Calif. Court Allows Some Religious Language At Trials

A federal court in late February invalidated a Louisiana school board’s practice of opening its meetings with prayers.

Since 1973, the Tangipahoa Parish School Board has begun its meetings, which are also open to the district’s students, with a prayer delivered by persons selected by the school board. In her Feb. 24 ruling, Judge Helen G. Berrigan noted that the school board’s typical prayer included a reference to a “Heavenly Father.” In striking down the policy, Berrigan cited federal court precedent holding that organized prayer in public schools violates church-state separation. Citing the high court’s 1992 ruling in Lee v. Weisman, Berrigan noted there “are heightened concerns with protecting freedom of conscience from subtle coercive pressure in the elementary and secondary public schools.”

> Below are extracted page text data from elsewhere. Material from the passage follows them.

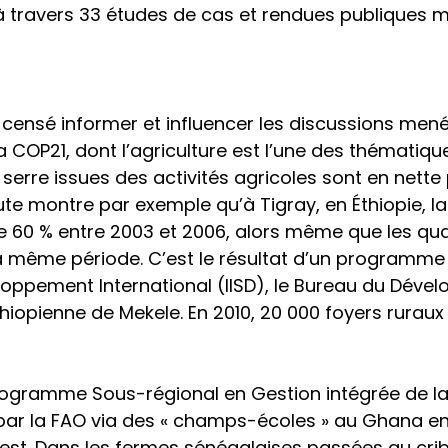
à travers 33 études de cas et rendues publiques 
censé informer et influencer les discussions men
la COP21, dont l’agriculture est l’une des thématiq
 serre issues des activités agricoles sont en nett
tute montre par exemple qu’à Tigray, en Éthiopie, l
de 60 % entre 2003 et 2006, alors même que les qua
 la même période. C’est le résultat d’un programm
eloppement International (IISD), le Bureau du Déve
éthiopienne de Mekele. En 2010, 20 000 foyers ruraux
Programme Sous-régional en Gestion intégrée de la
 par la FAO via des « champs-écoles » au Ghana en
est. Dans les fermes sénégalaises passées au crible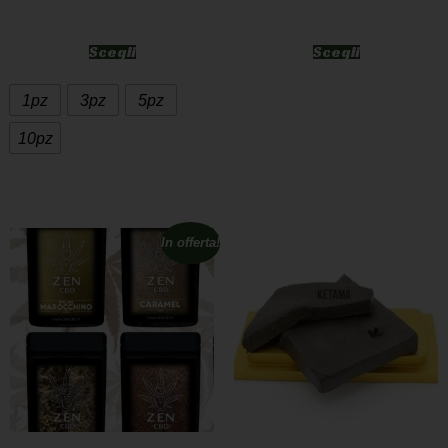
Scegli
Scegli
1pz
3pz
5pz
10pz
In offerta!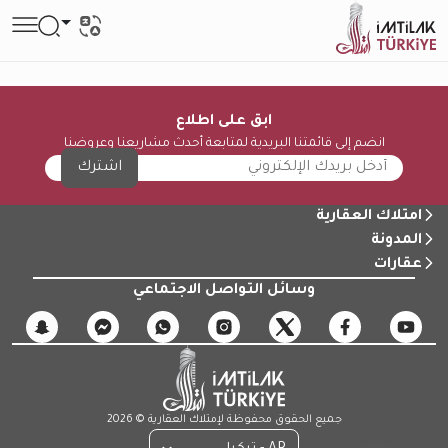
ابق على اطلاع
انضم إلى قائمتنا البريدية لمتابعة أحدث مشاريعنا وعروضنا
اشترك
امتلاك العقارية
المدونة
عقارات
وسائل التواصل الاجتماعي
جميع الحقوق محفوظة لإمتلاك العقارية © 2026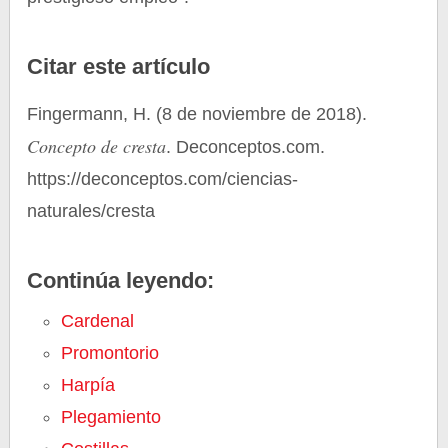
Citar este artículo
Fingermann, H. (8 de noviembre de 2018).
Concepto de cresta
. Deconceptos.com.
https://deconceptos.com/ciencias-
naturales/cresta
Continúa leyendo:
Cardenal
Promontorio
Harpía
Plegamiento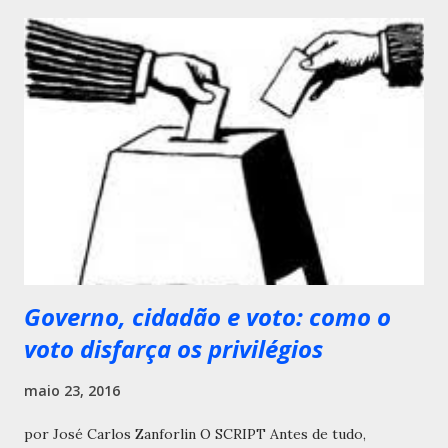
a
r
u
m
c
o
m
e
n
t
á
r
i
o
Governo, cidadão e voto: como o
voto disfarça os privilégios
maio 23, 2016
por José Carlos Zanforlin O SCRIPT Antes de tudo,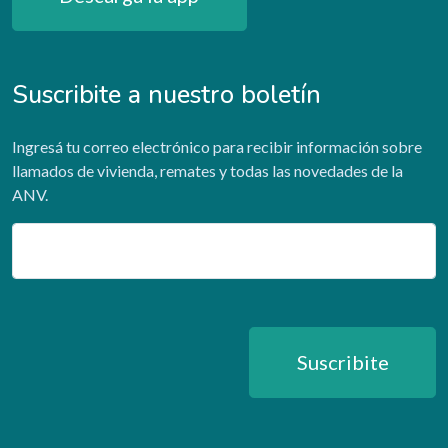
Suscribite a nuestro boletín
Ingresá tu correo electrónico para recibir información sobre
llamados de vivienda, remates y todas las novedades de la
ANV.
Email
Suscribite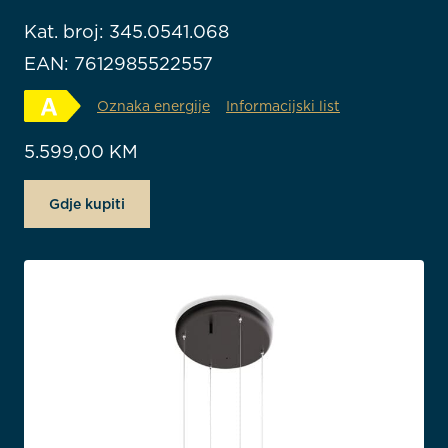
Kat. broj: 345.0541.068
EAN: 7612985522557
Oznaka energije
Informacijski list
5.599,00
KM
Gdje kupiti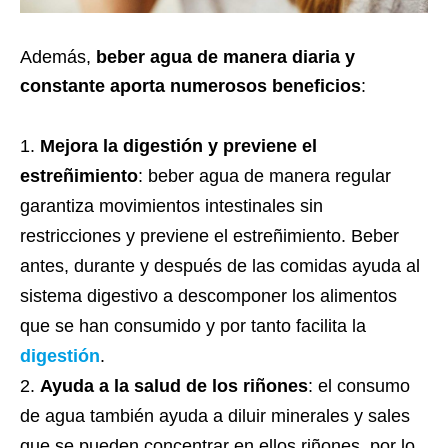
Además,
beber agua de manera diaria y
constante aporta numerosos beneficios
:
Mejora la digestión y previene el
estreñimiento
: beber agua de manera regular
garantiza movimientos intestinales sin
restricciones y previene el estreñimiento. Beber
antes, durante y después de las comidas ayuda al
sistema digestivo a descomponer los alimentos
que se han consumido y por tanto facilita la
digestión
.
Ayuda a la salud de los riñones
: el consumo
de agua también ayuda a diluir minerales y sales
que se pueden concentrar en ellos riñones, por lo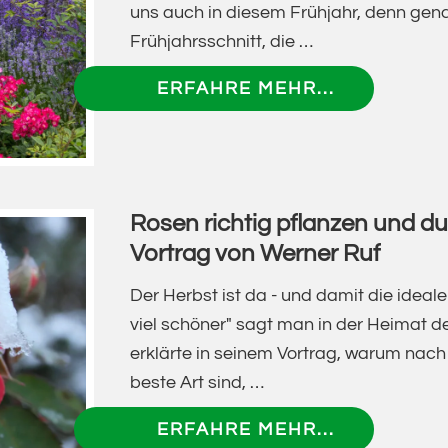
uns auch in diesem Frühjahr, denn genau 
Frühjahrsschnitt, die …
ÜBERGRUN
ERFAHRE MEHR...
FÜR
DEN
ROSENSCH
–
Rosen richtig pflanzen und d
PRAXISKU
Vortrag von Werner Ruf
MIT
WERNER
Der Herbst ist da - und damit die ideale
RUF
viel schöner" sagt man in der Heimat 
erklärte in seinem Vortrag, warum nach
beste Art sind, …
ÜBERROSE
ERFAHRE MEHR...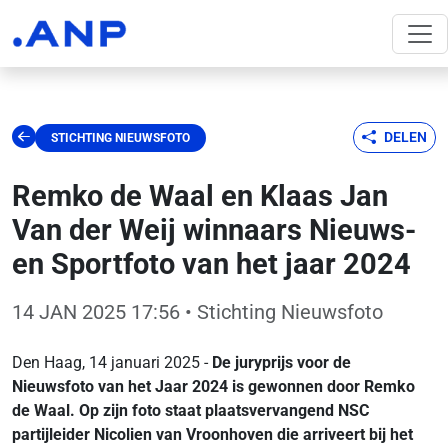
DELEN
STICHTING NIEUWSFOTO
Remko de Waal en Klaas Jan
Van der Weij winnaars Nieuws-
en Sportfoto van het jaar 2024
14 JAN 2025 17:56
• Stichting Nieuwsfoto
Den Haag, 14 januari 2025 -
De juryprijs voor de
Nieuwsfoto van het Jaar 2024 is gewonnen door Remko
de Waal. Op zijn foto staat plaatsvervangend NSC
partijleider Nicolien van Vroonhoven die arriveert bij het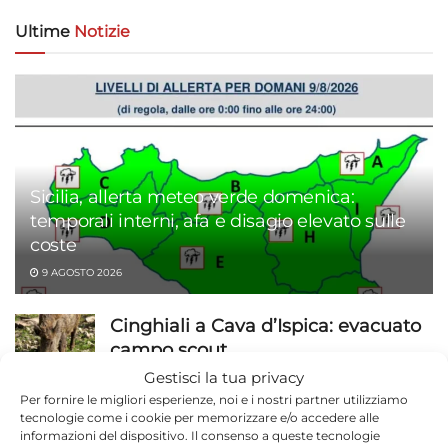
Ultime
Notizie
Sicilia, allerta meteo verde domenica:
temporali interni, afa e disagio elevato sulle
coste
9 AGOSTO 2026
Cinghiali a Cava d’Ispica: evacuato
campo scout
Gestisci la tua privacy
9 AGOSTO 2026
Per fornire le migliori esperienze, noi e i nostri partner utilizziamo
tecnologie come i cookie per memorizzare e/o accedere alle
Caldo record fino a Ferragosto:
informazioni del dispositivo. Il consenso a queste tecnologie
40°C attesi e notti tropicali, poi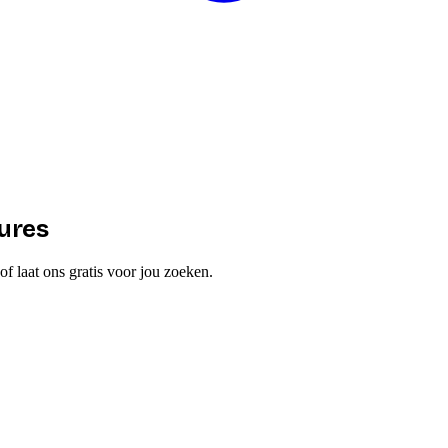
tures
t of laat ons gratis voor jou zoeken.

Berrigan concluded that the Tangipahoa School Board was an integral part of the public school system and therefore must not sanction religious activities at its meetings.

“In a very real sense,” she wrote, “the Board runs the schools, and serves as the spokesperson of the public school system. In officially promoting a religious practice at its governmental meetings, the Board is doing what its schools and teachers cannot do, favor religion over nonreligion and endorse particular religious faiths.”

Her ruling drew attacks and calls for an appeal from Louisiana politicians, including the governor. Democratic Gov. Kathleen Blanco said her administration would file a friend-of-the-court brief in the 5th U.S. Circuit Court of Appeals on behalf of prayer at school board meetings.